TASK GOAL: For this exercise, write out each entry below exactly, omitting the images.

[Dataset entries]

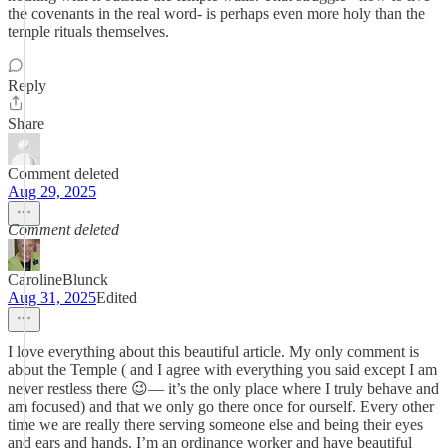
the covenants in the real word- is perhaps even more holy than the
temple rituals themselves.
Reply
Share
Comment deleted
Aug 29, 2025
Comment deleted
CarolineBlunck
Aug 31, 2025
Edited
I love everything about this beautiful article. My only comment is
about the Temple ( and I agree with everything you said except I am
never restless there 😉— it’s the only place where I truly behave and
am focused) and that we only go there once for ourself. Every other
time we are really there serving someone else and being their eyes
and ears and hands. I’m an ordinance worker and have beautiful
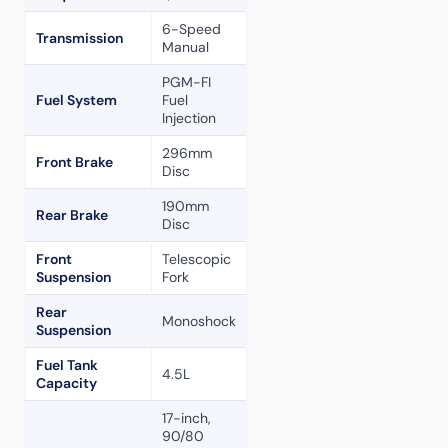
6-Speed
Transmission
Manual
PGM-FI
Fuel System
Fuel
Injection
296mm
Front Brake
Disc
190mm
Rear Brake
Disc
Front
Telescopic
Suspension
Fork
Rear
Monoshock
Suspension
Fuel Tank
4.5L
Capacity
17-inch,
90/80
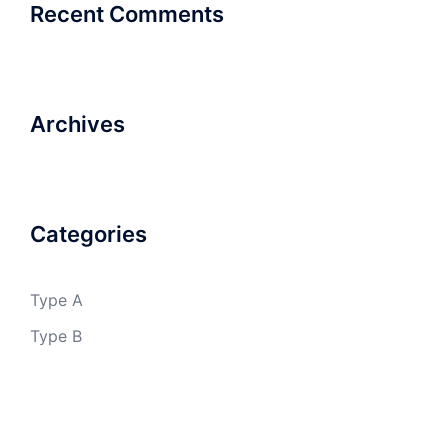
Recent Comments
Archives
Categories
Type A
Type B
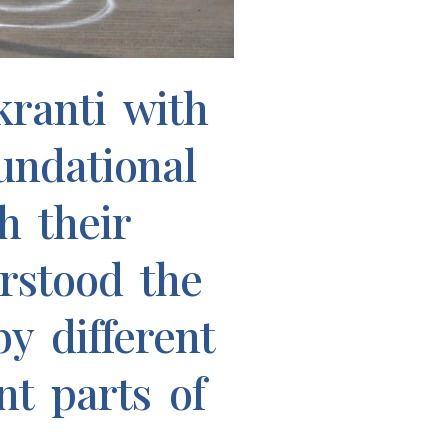
ranti with
undational
h their
rstood the
y different
nt parts of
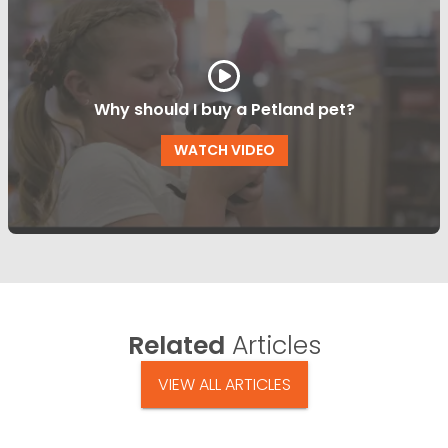
Why should I buy a Petland pet?
WATCH VIDEO
Related
Articles
VIEW ALL ARTICLES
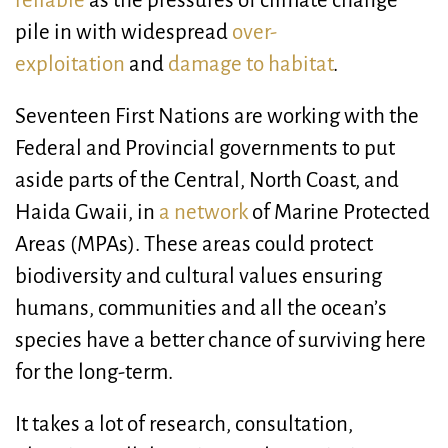
reliable
as the pressures of climate change
pile in with widespread
over-
exploitation
and
damage to habitat
.
Seventeen First Nations are working with the
Federal and Provincial governments to put
aside parts of the Central, North Coast, and
Haida Gwaii, in
a network
of Marine Protected
Areas (MPAs). These areas could protect
biodiversity and cultural values ensuring
humans, communities and all the ocean’s
species have a better chance of surviving here
for the long-term.
It takes a lot of research, consultation,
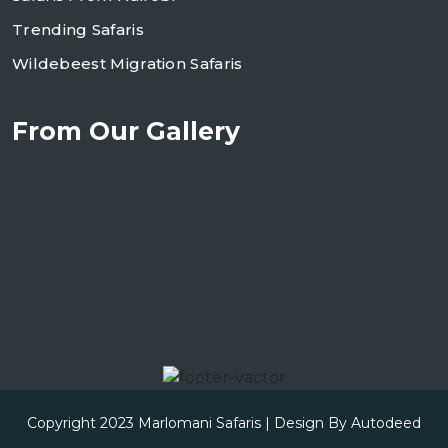
Trending Safaris
Wildebeest Migration Safaris
From Our Gallery
Copyright 2023
Marlomani Safaris
| Design By
Autodeed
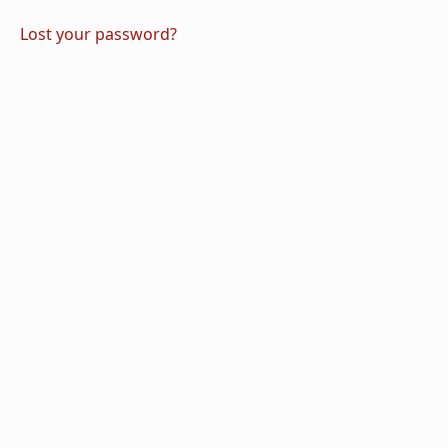
Lost your password?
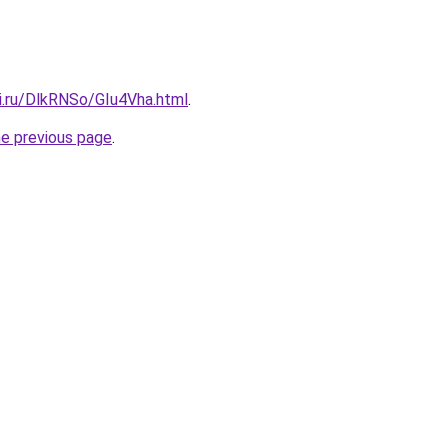
ki.ru/DlkRNSo/GIu4Vha.html
.
he previous page
.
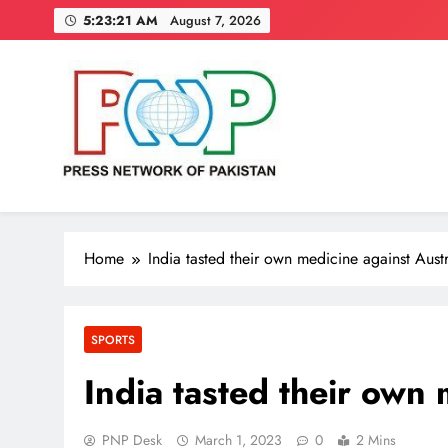
Skip
5:23:22 AM
August 7, 2026
to
content
Press Network of Pakistan
News & Information
Home
India tasted their own medicine against Austr
SPORTS
India tasted their own 
PNP Desk
March 1, 2023
0
2 Mins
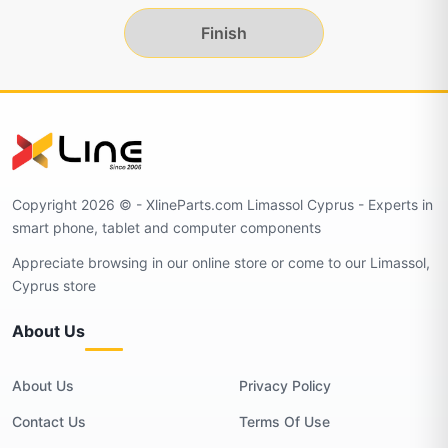
Finish
Copyright 2026 © - XlineParts.com Limassol Cyprus - Experts in
smart phone, tablet and computer components
Appreciate browsing in our online store or come to our Limassol,
Cyprus store
About Us
About Us
Privacy Policy
Contact Us
Terms Of Use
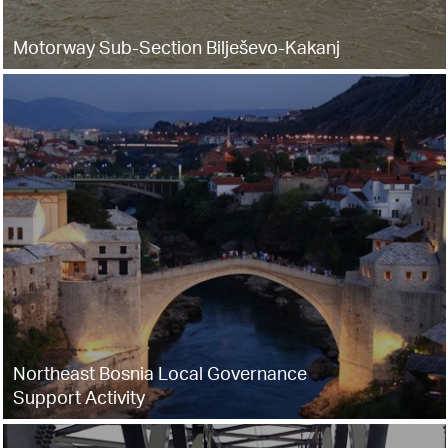
Motorway Sub-Section Bilješevo-Kakanj
Northeast Bosnia Local Governance
Support Activity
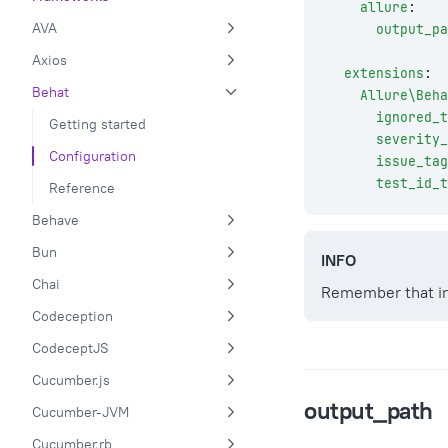
    allure
:
AVA
      output_pa
Axios
  extensions
:
Behat
    Allure\Beha
      ignored_t
Getting started
      severity_
Configuration
      issue_ta
      test_id_t
Reference
Behave
Bun
INFO
Chai
Remember that in
Codeception
CodeceptJS
Cucumber.js
output_path
Cucumber-JVM
Cucumber.rb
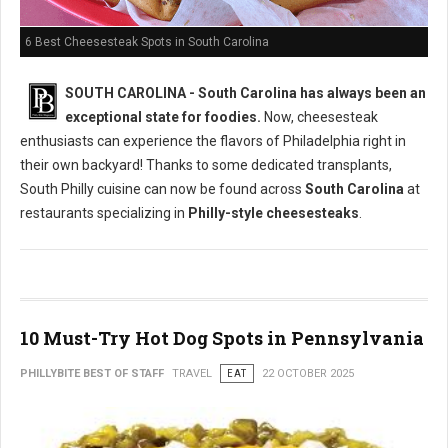
6 Best Cheesesteak Spots in South Carolina
SOUTH CAROLINA - South Carolina has always been an
exceptional state for foodies.
Now, cheesesteak
enthusiasts can experience the flavors of Philadelphia right in
their own backyard! Thanks to some dedicated transplants,
South Philly cuisine can now be found across
South Carolina
at
restaurants specializing in
Philly-style cheesesteaks
.
10 Must-Try Hot Dog Spots in Pennsylvania
PHILLYBITE BEST OF STAFF
TRAVEL
EAT
22 OCTOBER 2025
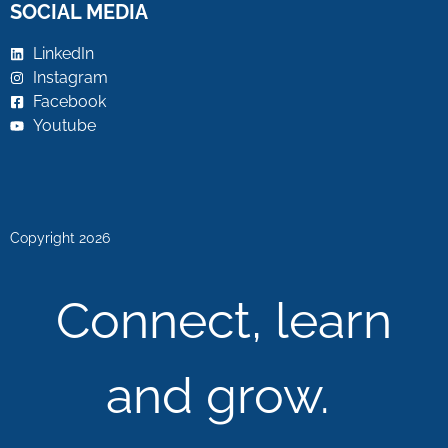
SOCIAL MEDIA
LinkedIn
Instagram
Facebook
Youtube
Copyright 2026
Connect, learn
and grow.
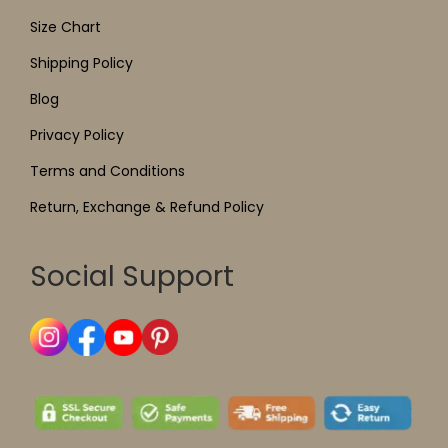
Size Chart
Shipping Policy
Blog
Privacy Policy
Terms and Conditions
Return, Exchange & Refund Policy
Social Support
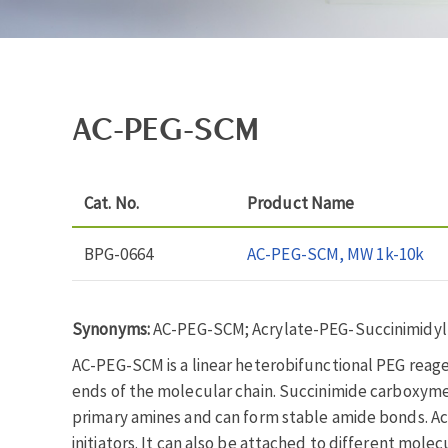
AC-PEG-SCM
Cat. No.
Product Name
BPG-0664
AC-PEG-SCM, MW 1k-10k
Synonyms:
AC-PEG-SCM; Acrylate-PEG-Succinimidyl
AC-PEG-SCM is a linear heterobifunctional PEG reag
ends of the molecular chain. Succinimide carboxymeth
primary amines and can form stable amide bonds. Acry
initiators. It can also be attached to different molec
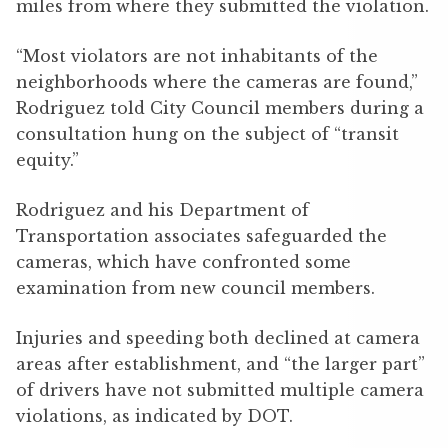
miles from where they submitted the violation.
“Most violators are not inhabitants of the
neighborhoods where the cameras are found,”
Rodriguez told City Council members during a
consultation hung on the subject of “transit
equity.”
Rodriguez and his Department of
Transportation associates safeguarded the
cameras, which have confronted some
examination from new council members.
Injuries and speeding both declined at camera
areas after establishment, and “the larger part”
of drivers have not submitted multiple camera
violations, as indicated by DOT.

RESULT OF THE EXERCISE:
the covenants in the real word- is perhaps even more holy than the
temple rituals themselves.
Reply
Share
Comment deleted
Aug 29, 2025
Comment deleted
CarolineBlunck
Aug 31, 2025
Edited
I love everything about this beautiful article. My only comment is
about the Temple ( and I agree with everything you said except I am
never restless there 😉— it’s the only place where I truly behave and
am focused) and that we only go there once for ourself. Every other
time we are really there serving someone else and being their eyes
and ears and hands. I’m an ordinance worker and have beautiful
6-Speed
Transmission
Manual
PGM-FI
Fuel System
Fuel
Injection
296mm
Front Brake
Disc
190mm
Rear Brake
Disc
Front
Telescopic
Suspension
Fork
Rear
Monoshock
Suspension
Fuel Tank
4.5L
Capacity
17-inch,
90/80
Recent Comments
Archives
Categories
Type A
Type B
ranti with
undational
h their
rstood the
y different
nt parts of
Why should I buy a Petland pet?
WATCH VIDEO
Related
Articles
VIEW ALL ARTICLES
reliable
as the pressures of climate change
pile in with widespread
over-
exploitation
and
damage to habitat
.
Seventeen First Nations are working with the
Federal and Provincial governments to put
aside parts of the Central, North Coast, and
Haida Gwaii, in
a network
of Marine Protected
Areas (MPAs). These areas could protect
biodiversity and cultural values ensuring
humans, communities and all the ocean’s
species have a better chance of surviving here
for the long-term.
It takes a lot of research, consultation,
Trending Safaris
Wildebeest Migration Safaris
From Our Gallery
Copyright 2023
Marlomani Safaris
| Design By
Autodeed
Lost your password?
ki.ru/DlkRNSo/GIu4Vha.html
.
he previous page
.
Skip
5:23:22 AM
August 7, 2026
to
content
Press Network of Pakistan
News & Information
Home
India tasted their own medicine against Austr
SPORTS
India tasted their own 
PNP Desk
March 1, 2023
0
2 Mins
Finish
Copyright 2026 © - XlineParts.com Limassol Cyprus - Experts in
smart phone, tablet and computer components
Appreciate browsing in our online store or come to our Limassol,
Cyprus store
About Us
About Us
Privacy Policy
Contact Us
Terms Of Use
Motorway Sub-Section Bilješevo-Kakanj
Northeast Bosnia Local Governance
Support Activity
    allure
:
AVA
      output_pa
Axios
  extensions
:
Behat
    Allure\Beha
      ignored_t
Getting started
      severity_
Configuration
      issue_ta
      test_id_t
Reference
Behave
Bun
INFO
Chai
Remember that in
Codeception
CodeceptJS
Cucumber.js
output_path
Cucumber-JVM
Cucumber.rb
6 Best Cheesesteak Spots in South Carolina
SOUTH CAROLINA - South Carolina has always been an
exceptional state for foodies.
Now, cheesesteak
enthusiasts can experience the flavors of Philadelphia right in
their own backyard! Thanks to some dedicated transplants,
South Philly cuisine can now be found across
South Carolina
at
restaurants specializing in
Philly-style cheesesteaks
.
10 Must-Try Hot Dog Spots in Pennsylvania
PHILLYBITE BEST OF STAFF
TRAVEL
EAT
22 OCTOBER 2025
SOCIAL MEDIA
LinkedIn
Instagram
Facebook
Youtube
Copyright 2026
Connect, learn
and grow.
Size Chart
Shipping Policy
Blog
Privacy Policy
Terms and Conditions
Return, Exchange & Refund Policy
Social Support
AC-PEG-SCM
Cat. No.
Product Name
BPG-0664
AC-PEG-SCM, MW 1k-10k
Synonyms:
AC-PEG-SCM; Acrylate-PEG-Succinimidyl
AC-PEG-SCM is a linear heterobifunctional PEG reag
ends of the molecular chain. Succinimide carboxymeth
primary amines and can form stable amide bonds. Acry
initiators. It can also be attached to different molec
miles from where they submitted the violation.
“Most violators are not inhabitants of the
neighborhoods where the cameras are found,”
Rodriguez told City Council members during a
consultation hung on the subject of “transit
equity.”
Rodriguez and his Department of
Transportation associates safeguarded the
cameras, which have confronted some
examination from new council members.
Injuries and speeding both declined at camera
areas after establishment, and “the larger part”
of drivers have not submitted multiple camera
violations, as indicated by DOT.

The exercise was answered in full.